[Extracted page text data]

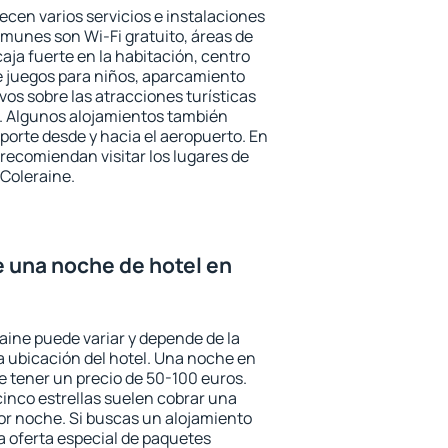
ecen varios servicios e instalaciones
munes son Wi-Fi gratuito, áreas de
aja fuerte en la habitación, centro
e juegos para niños, aparcamiento
ivos sobre las atracciones turísticas
a. Algunos alojamientos también
porte desde y hacia el aeropuerto. En
ecomiendan visitar los lugares de
Coleraine.
e una noche de hotel en
aine puede variar y depende de la
 la ubicación del hotel. Una noche en
e tener un precio de 50-100 euros.
 cinco estrellas suelen cobrar una
or noche. Si buscas un alojamiento
la oferta especial de paquetes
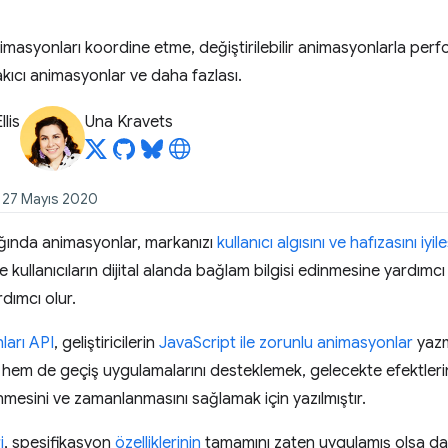
imasyonları koordine etme, değiştirilebilir animasyonlarla perf
kıcı animasyonlar ve daha fazlası.
llis
Una Kravets
: 27 Mayıs 2020
ığında animasyonlar, markanızı
kullanıcı algısını ve hafızasını iyile
e kullanıcıların dijital alanda bağlam bilgisi edinmesine yardım
dımcı olur.
arı API
, geliştiricilerin
JavaScript ile zorunlu animasyonlar
yazm
em de geçiş uygulamalarını desteklemek, gelecekte efektlerin 
nmesini ve zamanlanmasını sağlamak için yazılmıştır.
i
, spesifikasyon
özelliklerinin
tamamını zaten uygulamış olsa d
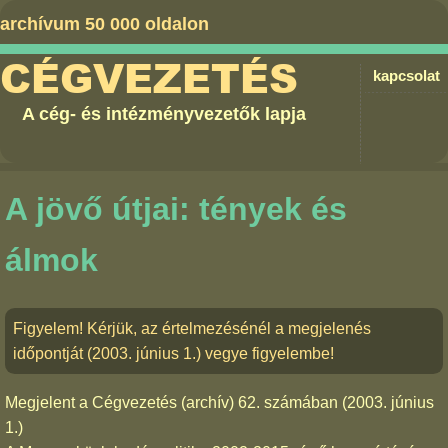
archívum 50 000 oldalon
CÉGVEZETÉS
kapcsolat
A cég- és intézményvezetők lapja
A jövő útjai: tények és
álmok
Figyelem! Kérjük, az értelmezésénél a megjelenés
időpontját (2003. június 1.) vegye figyelembe!
Megjelent a
Cégvezetés (archív) 62. számában
(2003. június
1.)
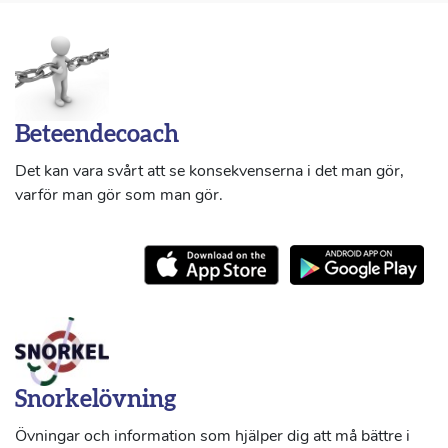
Beteendecoach
Det kan vara svårt att se konsekvenserna i det man gör,
varför man gör som man gör.
Snorkelövning
Övningar och information som hjälper dig att må bättre i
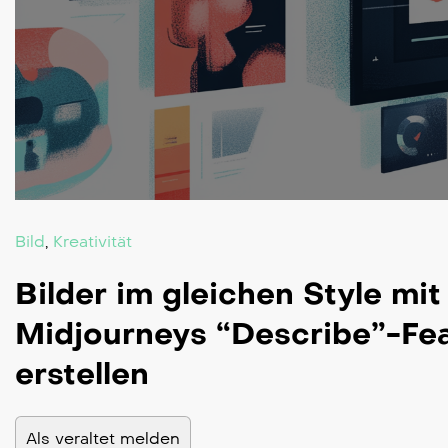
Bild
,
Kreativität
Bilder im gleichen Style mit
Midjourneys “Describe”-Fe
erstellen
Als veraltet melden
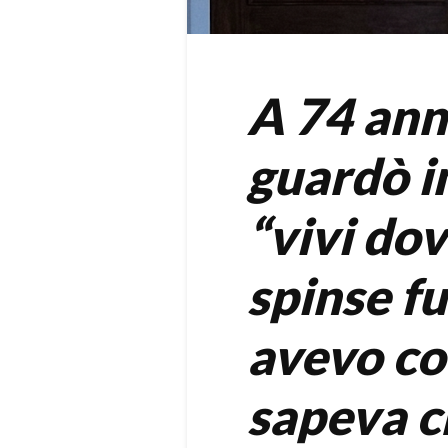
A 74 ann
guardò in
“vivi do
spinse fu
avevo co
sapeva c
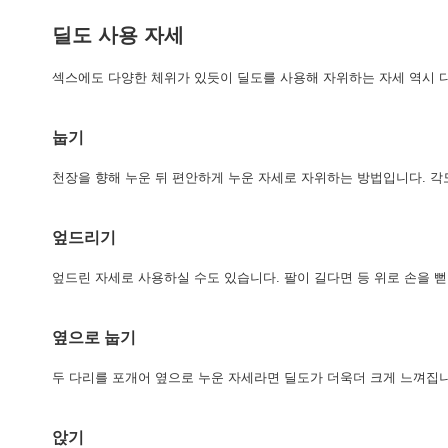
딜도 사용 자세
섹스에도 다양한 체위가 있듯이 딜도를 사용해 자위하는 자세 역시 
눕기
천장을 향해 누운 뒤 편안하게 누운 자세로 자위하는 방법입니다. 각
엎드리기
엎드린 자세로 사용하실 수도 있습니다. 팔이 길다면 등 위로 손을 
옆으로 눕기
두 다리를 포개어 옆으로 누운 자세라면 딜도가 더욱더 크게 느껴집니
앉기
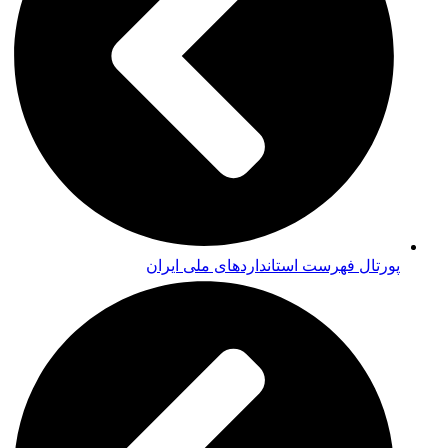
پورتال فهرست استانداردهای ملی ایران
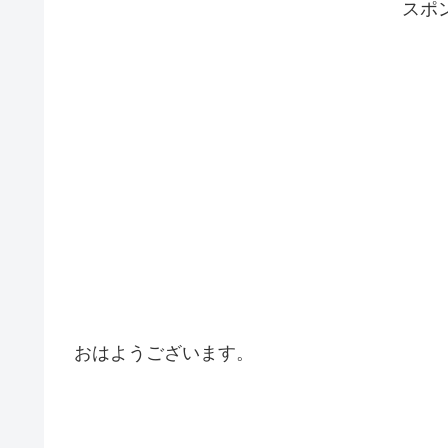
スポ
おはようございます。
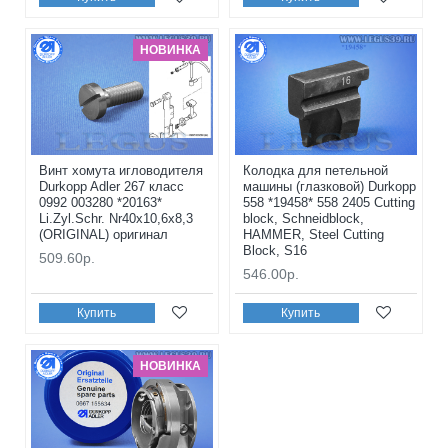
НОВИНКА
Винт хомута игловодителя
Колодка для петельной
Durkopp Adler 267 класс
машины (глазковой) Durkopp
0992 003280 *20163*
558 *19458* 558 2405 Cutting
Li.Zyl.Schr. Nr40x10,6x8,3
block, Schneidblock,
(ORIGINAL) оригинал
HAMMER, Steel Cutting
Block, S16
509.60р.
546.00р.
Купить
Купить
НОВИНКА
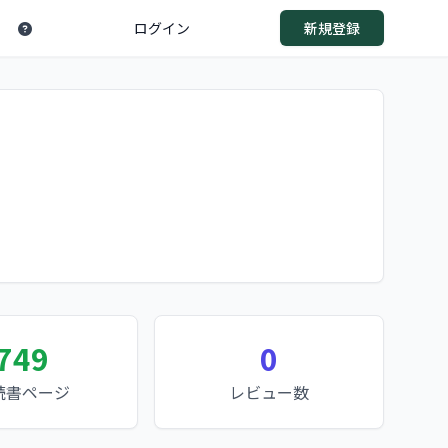
ログイン
新規登録
749
0
読書ページ
レビュー数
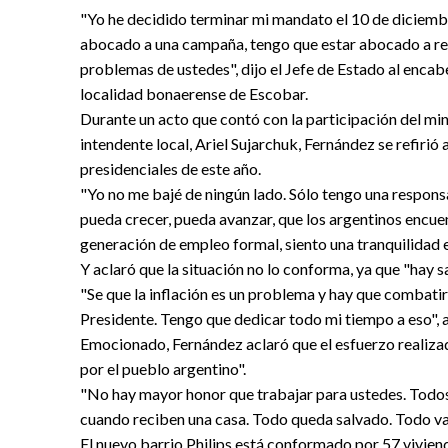
"Yo he decidido terminar mi mandato el 10 de diciemb
abocado a una campaña, tengo que estar abocado a res
problemas de ustedes", dijo el Jefe de Estado al encabe
localidad bonaerense de Escobar.
Durante un acto que contó con la participación del mini
intendente local, Ariel Sujarchuk, Fernández se refirió 
presidenciales de este año.
"Yo no me bajé de ningún lado. Sólo tengo una respons
pueda crecer, pueda avanzar, que los argentinos encue
generación de empleo formal, siento una tranquilidad 
Y aclaró que la situación no lo conforma, ya que "hay s
"Se que la inflación es un problema y hay que combatir
Presidente. Tengo que dedicar todo mi tiempo a eso", a
Emocionado, Fernández aclaró que el esfuerzo realizad
por el pueblo argentino".
"No hay mayor honor que trabajar para ustedes. Todos 
cuando reciben una casa. Todo queda salvado. Todo val
El nuevo barrio Philips está conformado por 57 vivie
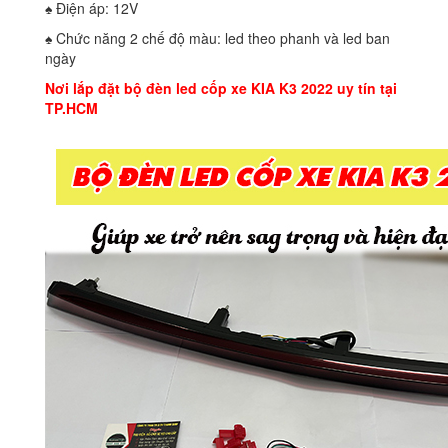
♠ Điện áp: 12V
♠ Chức năng 2 chế độ màu: led theo phanh và led ban
ngày
Nơi lắp đặt bộ đèn led cốp xe KIA K3 2022 uy tín tại
TP.HCM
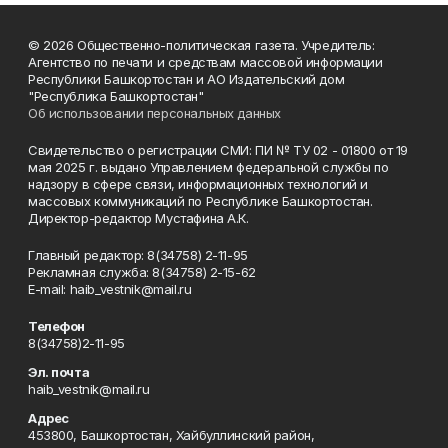
© 2026 Общественно-политическая газета. Учредитель:
Агентство по печати и средствам массовой информации
Республики Башкортостан и АО Издательский дом
"Республика Башкортостан"
Об использовании персональных данных
Свидетельство о регистрации СМИ: ПИ № ТУ 02 - 01800 от 19
мая 2025 г. выдано Управлением федеральной службы по
надзору в сфере связи, информационных технологий и
массовых коммуникаций по Республике Башкортостан.
Директор-редактор Мустафина А.К.
Главный редактор: 8(34758) 2-11-95
Рекламная служба: 8(34758) 2-15-62
Е-mаil: haib_vestnik@mail.ru
Телефон
8(34758)2-11-95
Эл. почта
haib_vestnik@mail.ru
Адрес
453800, Башкортостан, Хайбуллинский район,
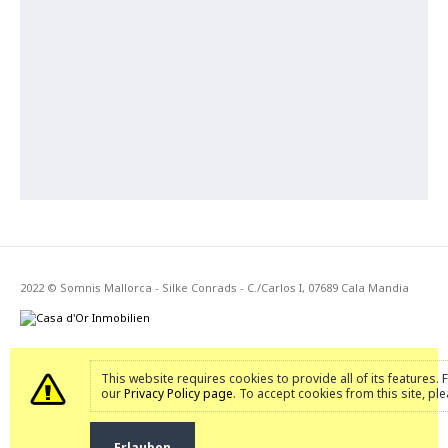
2022 © Somnis Mallorca - Silke Conrads - C./Carlos I, 07689 Cala Mandia
This website requires cookies to provide all of its features.
our
Privacy Policy page
. To accept cookies from this site, pl
Erlauben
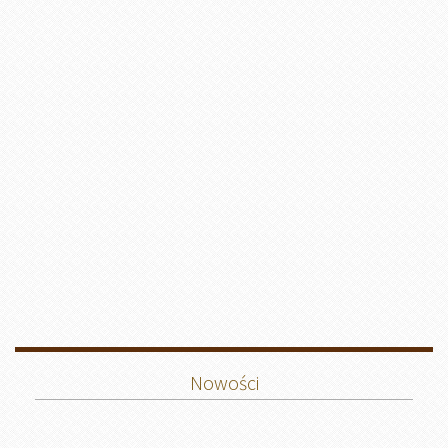
Nowości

**WHAT TO WORK ON**. Wherever the string "para" appears in a line of the records, copy that line.

**RESULT FOR THIS EXERCISE**.
e juegos para niños, aparcamiento
"No hay mayor honor que trabajar para ustedes. Todos 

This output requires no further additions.